The Fit/Predict Pattern

Every model in bun-scikit implements a standard interface:
1

Create the model

Instantiate the model with hyperparameters:
const model = new LinearRegression({ fitIntercept: true });
2

Fit the model

Train the model on your data:
model.fit(XTrain, yTrain);
3

Make predictions

Use the trained model for inference:
const predictions = model.predict(XTest);
Models store learned parameters with a trailing underscore (e.g., coef_, intercept_) to distinguish them from hyperparameters set during initialization.

Model Types

Regression Models

Regression models predict continuous values.
import { LinearRegression } from "bun-scikit";

const X = [[1], [2], [3], [4], [5]];
const y = [2, 4, 6, 8, 10];

const model = new LinearRegression({ solver: "normal" });
model.fit(X, y);

const predictions = model.predict([[6], [7]]);
console.log(predictions);  // [12, 14]

// Access learned parameters
console.log("Coefficients:", model.coef_);      // [2]
console.log("Intercept:", model.intercept_);    // 0
console.log("Backend:", model.fitBackend_);     // "zig"

Classification Models

Classification models predict discrete labels.
import { LogisticRegression } from "bun-scikit";

const X = [
  [0, 0],
  [0, 1],
  [1, 0],
  [1, 1],
];
const y = [0, 0, 0, 1];  // Binary labels

const model = new LogisticRegression({
  solver: "gd",
  learningRate: 0.1,
  maxIter: 1000,
});
model.fit(X, y);

const predictions = model.predict(X);
console.log(predictions);  // [0, 0, 0, 1]
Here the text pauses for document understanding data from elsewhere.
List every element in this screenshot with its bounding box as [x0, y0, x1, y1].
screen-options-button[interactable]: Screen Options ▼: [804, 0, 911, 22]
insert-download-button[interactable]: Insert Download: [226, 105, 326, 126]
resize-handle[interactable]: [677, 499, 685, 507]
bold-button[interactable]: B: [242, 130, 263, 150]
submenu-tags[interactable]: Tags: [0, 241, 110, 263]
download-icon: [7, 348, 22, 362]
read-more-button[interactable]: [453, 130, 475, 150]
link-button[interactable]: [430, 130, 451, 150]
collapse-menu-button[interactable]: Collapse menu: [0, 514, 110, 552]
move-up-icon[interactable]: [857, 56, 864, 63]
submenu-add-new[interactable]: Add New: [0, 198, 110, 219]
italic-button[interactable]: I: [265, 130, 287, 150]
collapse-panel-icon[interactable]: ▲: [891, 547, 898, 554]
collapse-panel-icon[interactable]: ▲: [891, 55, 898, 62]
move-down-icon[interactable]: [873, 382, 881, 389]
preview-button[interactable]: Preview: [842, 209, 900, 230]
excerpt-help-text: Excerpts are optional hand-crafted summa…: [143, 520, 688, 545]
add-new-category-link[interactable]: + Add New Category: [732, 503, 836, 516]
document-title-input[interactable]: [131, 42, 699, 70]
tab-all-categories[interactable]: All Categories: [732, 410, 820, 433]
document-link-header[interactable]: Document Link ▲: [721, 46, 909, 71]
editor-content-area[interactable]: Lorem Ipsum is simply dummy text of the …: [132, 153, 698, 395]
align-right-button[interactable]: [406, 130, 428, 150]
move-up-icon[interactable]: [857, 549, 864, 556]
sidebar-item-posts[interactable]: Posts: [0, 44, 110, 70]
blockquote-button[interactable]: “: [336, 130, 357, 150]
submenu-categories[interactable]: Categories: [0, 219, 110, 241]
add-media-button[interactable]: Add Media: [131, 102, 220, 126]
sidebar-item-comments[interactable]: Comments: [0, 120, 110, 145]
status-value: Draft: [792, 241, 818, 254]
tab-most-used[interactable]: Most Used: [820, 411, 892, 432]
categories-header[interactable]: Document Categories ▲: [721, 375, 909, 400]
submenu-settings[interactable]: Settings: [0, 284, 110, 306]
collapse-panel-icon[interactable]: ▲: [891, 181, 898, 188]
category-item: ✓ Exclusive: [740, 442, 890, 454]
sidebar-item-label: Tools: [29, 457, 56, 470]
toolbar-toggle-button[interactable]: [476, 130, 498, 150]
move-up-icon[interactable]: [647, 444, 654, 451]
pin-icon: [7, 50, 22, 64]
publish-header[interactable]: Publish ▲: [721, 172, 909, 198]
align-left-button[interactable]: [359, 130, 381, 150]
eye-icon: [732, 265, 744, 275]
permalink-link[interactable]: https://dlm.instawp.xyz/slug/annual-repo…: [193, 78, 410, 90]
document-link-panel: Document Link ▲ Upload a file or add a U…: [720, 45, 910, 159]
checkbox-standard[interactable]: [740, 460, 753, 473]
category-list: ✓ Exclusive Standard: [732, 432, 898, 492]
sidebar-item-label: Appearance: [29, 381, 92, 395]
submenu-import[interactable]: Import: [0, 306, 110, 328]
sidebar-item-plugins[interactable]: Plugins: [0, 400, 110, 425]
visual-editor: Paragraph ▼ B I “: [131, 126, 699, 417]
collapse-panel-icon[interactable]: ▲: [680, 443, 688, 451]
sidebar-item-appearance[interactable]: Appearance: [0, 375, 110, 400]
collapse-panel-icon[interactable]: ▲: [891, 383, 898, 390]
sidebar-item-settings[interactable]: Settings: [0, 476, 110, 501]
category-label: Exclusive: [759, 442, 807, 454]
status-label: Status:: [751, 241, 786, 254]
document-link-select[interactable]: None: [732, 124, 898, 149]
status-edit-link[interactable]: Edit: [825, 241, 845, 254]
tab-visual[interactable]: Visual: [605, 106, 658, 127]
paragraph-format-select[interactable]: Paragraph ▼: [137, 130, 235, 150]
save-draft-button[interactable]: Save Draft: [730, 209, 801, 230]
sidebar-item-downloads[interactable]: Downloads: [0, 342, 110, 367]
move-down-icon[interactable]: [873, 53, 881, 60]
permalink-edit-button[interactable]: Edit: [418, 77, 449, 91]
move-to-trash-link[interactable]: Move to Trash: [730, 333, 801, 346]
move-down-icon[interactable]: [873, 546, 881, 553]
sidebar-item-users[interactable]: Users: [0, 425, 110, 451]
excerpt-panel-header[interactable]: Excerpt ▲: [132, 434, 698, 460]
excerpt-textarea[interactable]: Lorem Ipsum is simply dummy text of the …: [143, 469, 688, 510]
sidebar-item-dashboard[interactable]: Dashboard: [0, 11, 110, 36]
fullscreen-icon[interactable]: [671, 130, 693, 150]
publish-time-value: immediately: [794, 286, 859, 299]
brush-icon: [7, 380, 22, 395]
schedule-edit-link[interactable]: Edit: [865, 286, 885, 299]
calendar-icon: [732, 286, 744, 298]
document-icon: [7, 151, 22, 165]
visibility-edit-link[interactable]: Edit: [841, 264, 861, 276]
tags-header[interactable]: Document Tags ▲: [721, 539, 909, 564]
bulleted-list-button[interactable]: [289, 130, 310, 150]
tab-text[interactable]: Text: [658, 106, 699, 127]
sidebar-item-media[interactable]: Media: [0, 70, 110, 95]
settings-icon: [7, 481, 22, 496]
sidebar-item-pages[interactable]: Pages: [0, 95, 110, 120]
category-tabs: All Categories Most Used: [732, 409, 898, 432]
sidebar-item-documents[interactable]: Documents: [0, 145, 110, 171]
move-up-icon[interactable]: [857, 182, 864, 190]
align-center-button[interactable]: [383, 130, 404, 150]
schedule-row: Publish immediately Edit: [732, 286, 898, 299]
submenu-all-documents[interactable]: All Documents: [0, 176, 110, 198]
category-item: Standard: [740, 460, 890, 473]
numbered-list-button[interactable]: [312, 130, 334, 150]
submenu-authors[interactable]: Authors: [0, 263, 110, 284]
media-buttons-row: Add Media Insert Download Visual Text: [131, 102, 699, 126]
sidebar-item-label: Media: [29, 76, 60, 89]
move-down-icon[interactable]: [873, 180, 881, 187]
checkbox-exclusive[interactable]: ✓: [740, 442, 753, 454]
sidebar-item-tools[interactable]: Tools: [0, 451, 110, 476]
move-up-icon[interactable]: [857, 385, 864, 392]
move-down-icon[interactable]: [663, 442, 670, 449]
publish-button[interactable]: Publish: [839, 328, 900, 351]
// Get class probabilities
const probabilities = model.predictProba(X);
console.log(probabilities);
// [[0.95, 0.05], [0.90, 0.10], [0.88, 0.12], [0.10, 0.90]]

Model Methods

Core Methods

All models implement these essential methods:
Train the model on labeled data.
model.fit(X, y);
Parameters:
  • X: Matrix - Training features (2D array)
  • y: Vector - Training labels (1D array)
  • sampleWeight?: Vector - Optional sample weights
Returns: this (for method chaining)

Classification-Specific Methods

Get class probability estimates.
const probabilities = model.predictProba(X);
// [[0.1, 0.9], [0.8, 0.2], ...]
Returns a matrix where each row contains probabilities for all classes.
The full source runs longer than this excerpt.